US gymnasts Simone Biles, McKayla Maroney, Aly Raisman and Maggie Nichols excoriated USA Gymnastics, the US Olympic Committee and the FBI in a powerful Senate testimony on Wednesday for failing to take immediate action over sexual abuse allegations against team doctor Larry Nassar. "We have been failed and we deserve answers," said the 24-year-old Biles, a seven-time Olympic medalist and the most decorated gymnast in world championships history. While condemning the inaction of the FBI, the gymnasts had harsh words for the leadership of USA Gymnastics and the US Olympic and Paralympic Committee (USOPC).
"We suffered and continue to suffer because no one at the FBI, USAG or USOPC did what was necessary to protect us," Biles said.
Maroney, who won a team gold medal at the 2012 London Olympics, said she reported the abuse by USA Gymnastics doctor Nassar to the Federal Bureau of Investigation in 2015.
"They allowed a child molester to go free for more than a year," the 25-year-old Maroney told the Senate Judiciary Committee. "They had legal, legitimate evidence of child abuse and did nothing."

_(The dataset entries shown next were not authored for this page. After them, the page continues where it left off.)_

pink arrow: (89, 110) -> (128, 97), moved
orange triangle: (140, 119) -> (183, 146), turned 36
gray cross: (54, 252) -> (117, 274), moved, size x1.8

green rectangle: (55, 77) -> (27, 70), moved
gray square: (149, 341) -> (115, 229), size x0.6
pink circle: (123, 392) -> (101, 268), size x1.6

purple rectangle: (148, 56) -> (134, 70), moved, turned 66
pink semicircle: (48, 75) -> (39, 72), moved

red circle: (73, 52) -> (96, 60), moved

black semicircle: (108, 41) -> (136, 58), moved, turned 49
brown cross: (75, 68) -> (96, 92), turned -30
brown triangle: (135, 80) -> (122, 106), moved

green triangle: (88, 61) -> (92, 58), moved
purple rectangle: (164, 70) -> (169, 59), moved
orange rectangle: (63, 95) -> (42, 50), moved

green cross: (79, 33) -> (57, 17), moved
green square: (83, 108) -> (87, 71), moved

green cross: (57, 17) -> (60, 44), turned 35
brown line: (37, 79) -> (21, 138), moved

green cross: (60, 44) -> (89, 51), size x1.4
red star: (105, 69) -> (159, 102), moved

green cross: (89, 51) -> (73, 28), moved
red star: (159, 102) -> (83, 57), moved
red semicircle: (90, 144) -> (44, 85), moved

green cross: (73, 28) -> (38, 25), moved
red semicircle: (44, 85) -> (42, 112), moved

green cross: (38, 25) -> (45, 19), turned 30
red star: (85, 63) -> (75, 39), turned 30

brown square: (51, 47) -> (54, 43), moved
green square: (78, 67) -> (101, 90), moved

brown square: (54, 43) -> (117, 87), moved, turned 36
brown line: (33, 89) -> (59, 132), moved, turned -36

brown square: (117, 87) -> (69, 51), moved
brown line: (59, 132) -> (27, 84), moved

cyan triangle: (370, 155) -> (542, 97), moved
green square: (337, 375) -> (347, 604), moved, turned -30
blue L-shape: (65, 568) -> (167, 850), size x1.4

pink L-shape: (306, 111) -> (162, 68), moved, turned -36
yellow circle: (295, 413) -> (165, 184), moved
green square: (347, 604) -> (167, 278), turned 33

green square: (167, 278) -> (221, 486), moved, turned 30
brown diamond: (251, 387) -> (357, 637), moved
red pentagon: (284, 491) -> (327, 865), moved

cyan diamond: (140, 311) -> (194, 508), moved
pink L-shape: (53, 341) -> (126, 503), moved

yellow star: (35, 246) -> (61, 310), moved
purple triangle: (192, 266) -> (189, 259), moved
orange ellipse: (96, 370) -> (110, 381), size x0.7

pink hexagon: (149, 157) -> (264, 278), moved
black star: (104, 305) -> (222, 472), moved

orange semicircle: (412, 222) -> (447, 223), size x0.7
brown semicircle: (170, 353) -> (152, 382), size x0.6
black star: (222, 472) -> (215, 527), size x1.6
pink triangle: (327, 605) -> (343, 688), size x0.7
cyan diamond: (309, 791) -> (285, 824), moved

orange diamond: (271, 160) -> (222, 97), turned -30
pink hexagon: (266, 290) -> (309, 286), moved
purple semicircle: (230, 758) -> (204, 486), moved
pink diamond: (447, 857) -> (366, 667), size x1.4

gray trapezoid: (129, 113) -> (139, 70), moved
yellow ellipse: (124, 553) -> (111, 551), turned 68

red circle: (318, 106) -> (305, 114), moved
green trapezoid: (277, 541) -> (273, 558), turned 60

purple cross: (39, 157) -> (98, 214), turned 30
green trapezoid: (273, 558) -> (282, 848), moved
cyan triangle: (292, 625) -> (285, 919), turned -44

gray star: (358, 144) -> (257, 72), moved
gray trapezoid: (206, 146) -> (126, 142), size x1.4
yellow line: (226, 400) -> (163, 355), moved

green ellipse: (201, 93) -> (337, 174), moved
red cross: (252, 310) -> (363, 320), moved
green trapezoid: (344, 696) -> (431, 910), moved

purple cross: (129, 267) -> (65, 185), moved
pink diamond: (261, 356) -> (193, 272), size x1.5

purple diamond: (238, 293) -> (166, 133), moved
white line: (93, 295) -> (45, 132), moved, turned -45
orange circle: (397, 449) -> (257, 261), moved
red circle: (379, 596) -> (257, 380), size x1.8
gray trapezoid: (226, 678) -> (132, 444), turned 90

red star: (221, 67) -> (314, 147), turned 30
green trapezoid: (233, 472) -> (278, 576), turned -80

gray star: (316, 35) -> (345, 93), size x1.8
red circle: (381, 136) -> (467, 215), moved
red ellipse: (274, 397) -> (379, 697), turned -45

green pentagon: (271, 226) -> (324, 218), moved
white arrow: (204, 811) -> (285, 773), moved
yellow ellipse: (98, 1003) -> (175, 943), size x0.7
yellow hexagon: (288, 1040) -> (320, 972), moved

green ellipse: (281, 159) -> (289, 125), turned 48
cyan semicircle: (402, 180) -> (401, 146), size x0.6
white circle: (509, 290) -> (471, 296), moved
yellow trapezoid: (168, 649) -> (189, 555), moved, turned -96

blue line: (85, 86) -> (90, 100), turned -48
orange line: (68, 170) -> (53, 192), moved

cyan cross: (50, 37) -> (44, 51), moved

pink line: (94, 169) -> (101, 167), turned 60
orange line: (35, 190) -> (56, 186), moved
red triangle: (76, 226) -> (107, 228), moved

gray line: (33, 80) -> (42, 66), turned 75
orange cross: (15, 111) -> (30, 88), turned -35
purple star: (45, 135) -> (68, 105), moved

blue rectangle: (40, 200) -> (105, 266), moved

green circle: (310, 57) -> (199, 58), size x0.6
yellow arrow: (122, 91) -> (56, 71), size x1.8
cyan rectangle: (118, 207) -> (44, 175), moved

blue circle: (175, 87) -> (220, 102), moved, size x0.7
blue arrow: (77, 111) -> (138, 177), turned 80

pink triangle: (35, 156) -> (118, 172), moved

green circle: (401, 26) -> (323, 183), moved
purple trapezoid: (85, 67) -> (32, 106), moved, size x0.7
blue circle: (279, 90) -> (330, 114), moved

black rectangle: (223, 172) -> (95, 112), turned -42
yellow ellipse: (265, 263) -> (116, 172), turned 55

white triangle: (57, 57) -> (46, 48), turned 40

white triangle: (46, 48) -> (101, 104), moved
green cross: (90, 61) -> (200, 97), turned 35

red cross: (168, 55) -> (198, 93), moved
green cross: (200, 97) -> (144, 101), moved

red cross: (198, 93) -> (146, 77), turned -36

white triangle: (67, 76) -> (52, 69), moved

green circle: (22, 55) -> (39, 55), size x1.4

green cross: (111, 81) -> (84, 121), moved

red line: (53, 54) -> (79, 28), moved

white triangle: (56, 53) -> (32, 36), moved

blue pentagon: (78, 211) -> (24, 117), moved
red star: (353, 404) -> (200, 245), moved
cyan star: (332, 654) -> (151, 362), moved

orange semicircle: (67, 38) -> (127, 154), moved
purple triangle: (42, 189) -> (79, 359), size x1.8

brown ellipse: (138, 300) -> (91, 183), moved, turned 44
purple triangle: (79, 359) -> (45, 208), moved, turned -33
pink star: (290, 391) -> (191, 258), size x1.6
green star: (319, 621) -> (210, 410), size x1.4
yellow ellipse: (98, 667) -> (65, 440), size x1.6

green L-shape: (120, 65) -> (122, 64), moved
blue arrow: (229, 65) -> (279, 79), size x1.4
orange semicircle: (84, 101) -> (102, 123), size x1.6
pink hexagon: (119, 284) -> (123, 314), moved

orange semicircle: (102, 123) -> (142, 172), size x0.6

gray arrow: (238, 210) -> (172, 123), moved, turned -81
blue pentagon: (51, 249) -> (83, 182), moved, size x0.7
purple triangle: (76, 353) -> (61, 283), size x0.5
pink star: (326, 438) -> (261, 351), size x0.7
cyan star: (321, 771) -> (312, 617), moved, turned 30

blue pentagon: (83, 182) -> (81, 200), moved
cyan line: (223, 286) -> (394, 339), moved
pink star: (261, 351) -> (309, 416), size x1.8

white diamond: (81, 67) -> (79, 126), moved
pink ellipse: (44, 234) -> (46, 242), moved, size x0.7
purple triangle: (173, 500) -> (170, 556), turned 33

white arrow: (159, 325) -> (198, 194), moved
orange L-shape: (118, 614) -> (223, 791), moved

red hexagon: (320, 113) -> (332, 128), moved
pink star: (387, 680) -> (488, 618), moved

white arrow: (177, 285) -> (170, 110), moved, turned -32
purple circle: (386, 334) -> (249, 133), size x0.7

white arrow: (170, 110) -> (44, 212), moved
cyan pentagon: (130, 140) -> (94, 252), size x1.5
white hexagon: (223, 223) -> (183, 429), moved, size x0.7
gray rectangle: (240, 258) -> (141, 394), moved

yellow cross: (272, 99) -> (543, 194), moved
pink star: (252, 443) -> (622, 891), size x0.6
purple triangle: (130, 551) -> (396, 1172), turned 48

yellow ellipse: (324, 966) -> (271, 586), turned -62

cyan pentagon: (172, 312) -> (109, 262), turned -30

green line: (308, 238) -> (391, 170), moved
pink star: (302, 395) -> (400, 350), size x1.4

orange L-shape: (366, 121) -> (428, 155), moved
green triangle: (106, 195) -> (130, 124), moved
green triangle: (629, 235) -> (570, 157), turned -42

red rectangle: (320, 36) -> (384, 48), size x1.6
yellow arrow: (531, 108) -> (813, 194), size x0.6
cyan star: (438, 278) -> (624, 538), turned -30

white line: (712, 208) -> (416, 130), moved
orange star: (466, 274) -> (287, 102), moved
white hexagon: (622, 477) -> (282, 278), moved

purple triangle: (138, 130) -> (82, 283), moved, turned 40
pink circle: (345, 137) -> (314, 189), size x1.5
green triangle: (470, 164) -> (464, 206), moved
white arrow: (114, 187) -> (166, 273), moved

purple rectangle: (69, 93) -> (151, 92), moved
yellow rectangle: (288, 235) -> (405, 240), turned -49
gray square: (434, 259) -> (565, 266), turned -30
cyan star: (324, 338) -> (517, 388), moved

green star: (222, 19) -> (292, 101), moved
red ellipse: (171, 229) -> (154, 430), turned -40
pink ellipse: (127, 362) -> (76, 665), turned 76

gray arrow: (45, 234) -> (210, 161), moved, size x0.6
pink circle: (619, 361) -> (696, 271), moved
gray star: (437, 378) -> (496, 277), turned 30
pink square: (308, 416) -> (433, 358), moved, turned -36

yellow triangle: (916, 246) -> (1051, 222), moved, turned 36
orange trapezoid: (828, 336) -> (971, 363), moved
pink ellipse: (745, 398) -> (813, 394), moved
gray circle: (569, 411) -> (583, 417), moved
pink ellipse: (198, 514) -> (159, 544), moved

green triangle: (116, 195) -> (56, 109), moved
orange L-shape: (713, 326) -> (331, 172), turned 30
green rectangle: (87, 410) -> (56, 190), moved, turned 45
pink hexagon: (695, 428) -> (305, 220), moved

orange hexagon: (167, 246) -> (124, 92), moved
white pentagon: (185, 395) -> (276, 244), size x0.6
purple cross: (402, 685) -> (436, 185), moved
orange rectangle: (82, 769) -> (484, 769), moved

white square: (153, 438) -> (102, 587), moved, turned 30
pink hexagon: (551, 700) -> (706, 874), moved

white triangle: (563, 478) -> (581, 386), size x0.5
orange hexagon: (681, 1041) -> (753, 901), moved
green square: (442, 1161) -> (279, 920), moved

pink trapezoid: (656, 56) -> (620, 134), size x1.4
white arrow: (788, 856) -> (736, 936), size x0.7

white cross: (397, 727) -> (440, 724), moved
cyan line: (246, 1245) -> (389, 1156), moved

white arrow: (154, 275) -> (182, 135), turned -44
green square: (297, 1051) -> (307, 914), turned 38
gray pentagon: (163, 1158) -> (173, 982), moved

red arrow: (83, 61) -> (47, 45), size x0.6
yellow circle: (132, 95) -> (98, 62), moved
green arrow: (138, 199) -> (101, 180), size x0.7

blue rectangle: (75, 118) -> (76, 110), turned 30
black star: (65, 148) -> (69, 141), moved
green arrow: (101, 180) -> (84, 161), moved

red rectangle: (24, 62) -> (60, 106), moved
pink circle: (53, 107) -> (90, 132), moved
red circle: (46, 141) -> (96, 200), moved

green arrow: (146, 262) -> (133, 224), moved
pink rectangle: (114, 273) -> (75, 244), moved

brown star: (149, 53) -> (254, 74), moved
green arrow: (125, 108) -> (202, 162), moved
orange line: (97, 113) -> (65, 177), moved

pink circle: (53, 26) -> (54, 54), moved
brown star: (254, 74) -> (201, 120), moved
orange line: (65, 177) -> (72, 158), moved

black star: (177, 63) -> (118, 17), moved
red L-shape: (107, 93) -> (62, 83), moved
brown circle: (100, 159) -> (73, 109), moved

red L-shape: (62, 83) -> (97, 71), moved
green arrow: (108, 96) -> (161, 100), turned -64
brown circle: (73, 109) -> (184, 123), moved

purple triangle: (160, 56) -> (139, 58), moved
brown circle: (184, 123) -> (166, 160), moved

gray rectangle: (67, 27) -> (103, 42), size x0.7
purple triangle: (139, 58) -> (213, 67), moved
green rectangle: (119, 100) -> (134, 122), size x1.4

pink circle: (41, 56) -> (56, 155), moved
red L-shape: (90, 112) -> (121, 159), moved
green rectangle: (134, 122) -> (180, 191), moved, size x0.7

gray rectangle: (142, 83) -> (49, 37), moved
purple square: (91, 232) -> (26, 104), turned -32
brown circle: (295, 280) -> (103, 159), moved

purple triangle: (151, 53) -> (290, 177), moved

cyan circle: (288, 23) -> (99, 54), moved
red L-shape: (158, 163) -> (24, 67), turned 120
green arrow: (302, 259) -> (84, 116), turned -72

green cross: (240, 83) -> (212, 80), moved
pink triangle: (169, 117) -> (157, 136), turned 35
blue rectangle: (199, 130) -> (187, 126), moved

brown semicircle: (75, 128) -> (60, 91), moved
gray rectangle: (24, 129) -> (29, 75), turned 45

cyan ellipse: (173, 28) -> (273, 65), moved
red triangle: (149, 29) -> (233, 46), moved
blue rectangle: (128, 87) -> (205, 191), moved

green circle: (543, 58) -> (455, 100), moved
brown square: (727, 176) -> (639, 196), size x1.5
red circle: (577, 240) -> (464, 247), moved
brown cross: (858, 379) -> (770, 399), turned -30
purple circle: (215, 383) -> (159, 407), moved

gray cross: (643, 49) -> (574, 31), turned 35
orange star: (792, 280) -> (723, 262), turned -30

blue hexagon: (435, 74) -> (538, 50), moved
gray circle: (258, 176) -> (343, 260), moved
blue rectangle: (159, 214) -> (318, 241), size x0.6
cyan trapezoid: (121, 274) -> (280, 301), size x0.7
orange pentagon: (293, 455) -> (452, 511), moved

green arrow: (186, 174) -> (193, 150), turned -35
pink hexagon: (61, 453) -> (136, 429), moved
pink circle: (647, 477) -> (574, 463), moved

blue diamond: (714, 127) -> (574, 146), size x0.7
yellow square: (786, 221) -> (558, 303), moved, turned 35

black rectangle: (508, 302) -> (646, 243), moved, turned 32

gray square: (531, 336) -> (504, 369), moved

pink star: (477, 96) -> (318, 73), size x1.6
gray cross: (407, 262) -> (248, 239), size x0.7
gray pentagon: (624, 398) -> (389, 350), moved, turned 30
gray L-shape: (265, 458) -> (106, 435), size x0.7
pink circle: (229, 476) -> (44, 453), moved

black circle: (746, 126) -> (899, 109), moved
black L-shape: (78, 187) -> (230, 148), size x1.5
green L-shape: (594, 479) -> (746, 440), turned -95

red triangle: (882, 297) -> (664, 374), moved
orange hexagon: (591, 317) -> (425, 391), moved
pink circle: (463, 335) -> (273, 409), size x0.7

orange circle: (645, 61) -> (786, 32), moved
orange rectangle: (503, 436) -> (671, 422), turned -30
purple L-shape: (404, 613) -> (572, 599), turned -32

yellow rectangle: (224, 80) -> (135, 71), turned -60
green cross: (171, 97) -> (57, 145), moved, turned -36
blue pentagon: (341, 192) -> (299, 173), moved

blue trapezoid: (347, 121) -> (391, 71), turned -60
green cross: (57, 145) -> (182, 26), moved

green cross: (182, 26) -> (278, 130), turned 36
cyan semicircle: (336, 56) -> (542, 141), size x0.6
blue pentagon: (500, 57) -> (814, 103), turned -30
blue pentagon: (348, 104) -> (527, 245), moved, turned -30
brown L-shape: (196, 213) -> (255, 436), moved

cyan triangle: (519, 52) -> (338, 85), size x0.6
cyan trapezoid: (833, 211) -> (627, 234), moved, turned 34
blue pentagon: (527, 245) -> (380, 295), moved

Nassar, 58, is serving a life sentence after pleading guilty in late 2017 and early 2018 to sexually assaulting women and girls while working as a sports medicine doctor at USA Gymnastics and Michigan State University (MSU).
Hundreds of women -- including Olympians, gymnasts and collegiate athletes -- have accused Nassar of sexually abusing them over the course of his more than two-decade career.
Biles, Maroney, Raisman and Nichols were invited to testify before the Senate committee about the "FBI's dereliction of duty in the Nassar case."
Nichols, who won a gold medal at the 2015 World Artistic Gymnastics Championships, said she reported Nassar's abuse to USA Gymnastics leadership in 2015.
"I am haunted by the fact that even after I reported my abuse so many women and girls had to suffer at the hands of Larry Nassar," Nichols said.
"USA Gymnastics and the United States Olympic and Paralympic Committee have all betrayed me and those who were abused by Larry Nassar," the 24-year-old Nichols said.
FBI Director Christopher Wray and Michael Horowitz, the Justice Department Inspector General, are scheduled to testify before the Senate panel later Wednesday in a separate session.
Horowitz's office was the author of a damning report published in July that looked into the FBI's handling of accusations against Nassar.
It found that despite the "extraordinarily serious nature of the allegations," senior officials in the Indianapolis Field Office of the FBI failed to respond with the "utmost seriousness and urgency that they deserved."
USA Gymnastics reported Nassar to the FBI in July 2015, but he continued to see patients at MSU until a newspaper exposed him in September 2016.